Tim Wintle - January 25th, 2010

Interesting news today as a Oxford university researcher who’s pointed out that the human brain is only capable of dealing with 150 social relationships.

Robin Dunbar, the researcher involved, is the namesake of “Dunbar’s number” – suggesting our neocortex is only capable of managing a maximum of 150 social connections.

According to several news reports, he’s currently studying social networking sites such as facebook, and preliminary results suggest that they show exactly the same pattern.

So what about people who follow thousands of people on twitter? Well his work seems to suggest that those people simply can’t be listening to the majority of them – although there may be up to 150 people (including contacts not on twitter) who they have a real social connection with.

3 Responses to “Following over 150 people?
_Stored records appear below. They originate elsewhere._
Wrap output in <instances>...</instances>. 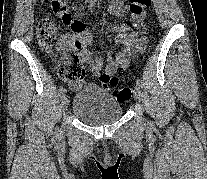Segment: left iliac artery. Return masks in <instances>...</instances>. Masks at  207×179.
I'll return each instance as SVG.
<instances>
[{
	"mask_svg": "<svg viewBox=\"0 0 207 179\" xmlns=\"http://www.w3.org/2000/svg\"><path fill=\"white\" fill-rule=\"evenodd\" d=\"M136 85L142 88V80L141 79H137L136 80Z\"/></svg>",
	"mask_w": 207,
	"mask_h": 179,
	"instance_id": "obj_1",
	"label": "left iliac artery"
}]
</instances>
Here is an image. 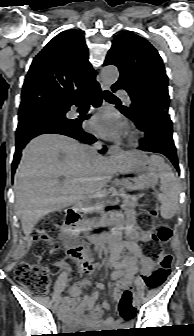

Then you’re not listening”

  1. AllyS says:

    However, many people on twitter do not have much to say. Following people does not assume a friendship, often it is purely a case of ‘you scratch my back, i’ll scratch yours’. By following people, you are more likely to be followed. This can give you more twitter reach/credentials/power, meaning you can form relationships with those who you may be trying to reach.

    It will be interesting to see what his work says of the new relationships that occur online – I guess after the 150 close connections there are more abstract relationships where you only listen to certain things groups of people say, or you only want to talk TO them… for example, on facebook I’ll look at everything my good friends say, but with (some of) my footy team i’ll only be interested in their footy chat.

    Facebook does already account for this… You can choose to see certain people’s comment less in your stream without disconnecting from them totally. So technically you are still linked without losing ‘friends’.

  2. [...] This post was mentioned on Twitter by Rubber Republic, project manager. project manager said: OMG RT @Rubber_Republic: Quick! *unfollow, unfollow* human brain is only capable of dealng w/ 150 social relationships http://bit.ly/6t3Gvn [...]

  3. Matthew Wilkes says:

    I disagree, Ally. The only way twitter is useful is if you only follow people you want to hear from. In the early days people did that, it grew out of the vote ‘with your feet’ idea of unconferences. Now, with more people migrating from other social networks like myspace, with its “Thanks for the add!” culture, and facebook, with the “reconnect with school friends” nonsense, you get different usage patterns.

    I follow 211 people, and regularly switch people I’m not enjoying out for new follows. If you are deliberately making your snr worse to encourage others to follow you you’ve completely missed the point. Use lists if you just want to occasionally look in on a subset of some people’s tweets.